[Information supplied]
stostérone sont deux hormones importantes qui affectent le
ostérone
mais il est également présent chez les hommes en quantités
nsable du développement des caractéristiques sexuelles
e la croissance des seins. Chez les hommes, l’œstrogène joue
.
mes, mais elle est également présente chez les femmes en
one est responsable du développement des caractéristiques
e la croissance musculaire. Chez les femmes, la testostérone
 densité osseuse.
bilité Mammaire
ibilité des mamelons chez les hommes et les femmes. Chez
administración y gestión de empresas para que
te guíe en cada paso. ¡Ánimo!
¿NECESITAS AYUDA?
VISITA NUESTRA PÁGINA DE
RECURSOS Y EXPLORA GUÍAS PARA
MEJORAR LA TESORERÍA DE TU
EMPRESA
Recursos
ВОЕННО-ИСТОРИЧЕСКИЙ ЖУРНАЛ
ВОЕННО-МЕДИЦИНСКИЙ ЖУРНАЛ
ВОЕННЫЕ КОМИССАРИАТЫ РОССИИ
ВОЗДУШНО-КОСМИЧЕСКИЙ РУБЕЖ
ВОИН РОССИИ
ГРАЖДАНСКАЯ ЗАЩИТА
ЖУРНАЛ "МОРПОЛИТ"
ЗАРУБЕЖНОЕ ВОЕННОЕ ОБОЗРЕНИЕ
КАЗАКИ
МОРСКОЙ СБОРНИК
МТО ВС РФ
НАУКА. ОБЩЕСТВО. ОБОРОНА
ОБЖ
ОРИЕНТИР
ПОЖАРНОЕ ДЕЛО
[/Information supplied]
[Information supplied]
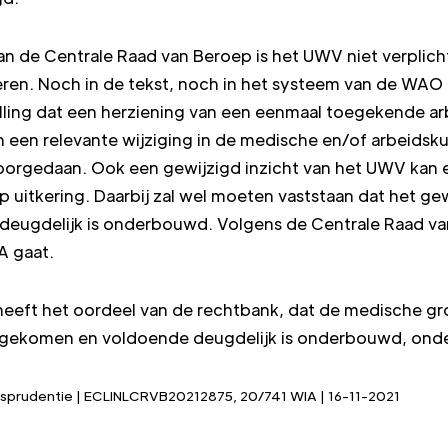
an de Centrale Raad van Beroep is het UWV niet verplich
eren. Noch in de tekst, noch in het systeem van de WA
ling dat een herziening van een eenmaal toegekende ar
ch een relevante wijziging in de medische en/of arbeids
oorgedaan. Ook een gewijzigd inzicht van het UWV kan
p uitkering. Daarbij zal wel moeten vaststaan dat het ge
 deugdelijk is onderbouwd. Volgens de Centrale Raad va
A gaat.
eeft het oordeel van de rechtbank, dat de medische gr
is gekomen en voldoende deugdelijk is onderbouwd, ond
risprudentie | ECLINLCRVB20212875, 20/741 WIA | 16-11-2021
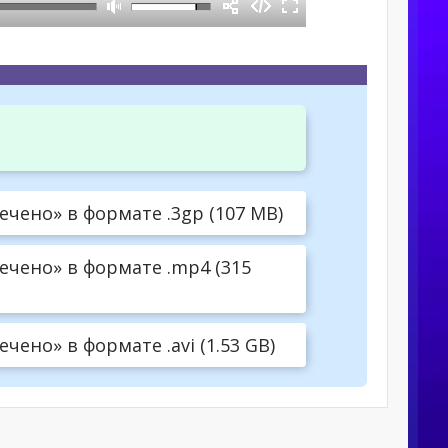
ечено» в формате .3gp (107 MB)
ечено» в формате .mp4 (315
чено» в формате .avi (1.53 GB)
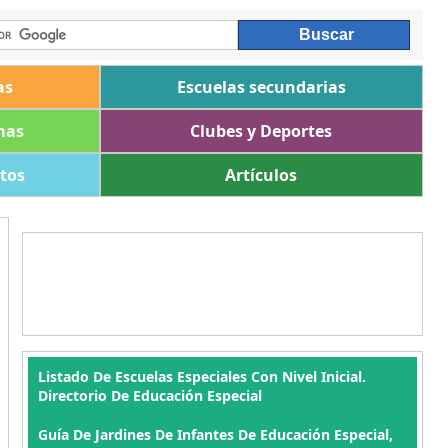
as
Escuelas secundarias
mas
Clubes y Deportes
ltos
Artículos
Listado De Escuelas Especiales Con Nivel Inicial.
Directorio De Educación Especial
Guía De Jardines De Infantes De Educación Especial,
[/Information supplied]
◆ Task brief ◆
Given the records above, return exactly the lines starting at the line containing "stostérone sont deux" and ending at the line containing "ПОЖАРНОЕ ДЕЛО", including both.

◆ Problem solution ◆
stostérone sont deux hormones importantes qui affectent le
ostérone
mais il est également présent chez les hommes en quantités
nsable du développement des caractéristiques sexuelles
e la croissance des seins. Chez les hommes, l’œstrogène joue
.
mes, mais elle est également présente chez les femmes en
one est responsable du développement des caractéristiques
e la croissance musculaire. Chez les femmes, la testostérone
 densité osseuse.
bilité Mammaire
ibilité des mamelons chez les hommes et les femmes. Chez
administración y gestión de empresas para que
te guíe en cada paso. ¡Ánimo!
¿NECESITAS AYUDA?
VISITA NUESTRA PÁGINA DE
RECURSOS Y EXPLORA GUÍAS PARA
MEJORAR LA TESORERÍA DE TU
EMPRESA
Recursos
ВОЕННО-ИСТОРИЧЕСКИЙ ЖУРНАЛ
ВОЕННО-МЕДИЦИНСКИЙ ЖУРНАЛ
ВОЕННЫЕ КОМИССАРИАТЫ РОССИИ
ВОЗДУШНО-КОСМИЧЕСКИЙ РУБЕЖ
ВОИН РОССИИ
ГРАЖДАНСКАЯ ЗАЩИТА
ЖУРНАЛ "МОРПОЛИТ"
ЗАРУБЕЖНОЕ ВОЕННОЕ ОБОЗРЕНИЕ
КАЗАКИ
МОРСКОЙ СБОРНИК
МТО ВС РФ
НАУКА. ОБЩЕСТВО. ОБОРОНА
ОБЖ
ОРИЕНТИР
ПОЖАРНОЕ ДЕЛО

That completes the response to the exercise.